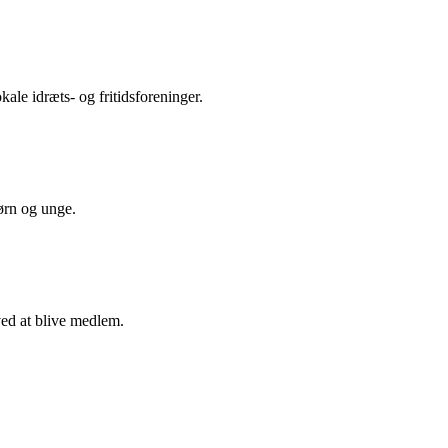
ale idræts- og fritidsforeninger.
ørn og unge.
ved at blive medlem.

——

Task objective
Each line of the listing must be restated word for word, and the pictures left out.

Task result
ale idræts- og fritidsforeninger.
ørn og unge.
ved at blive medlem.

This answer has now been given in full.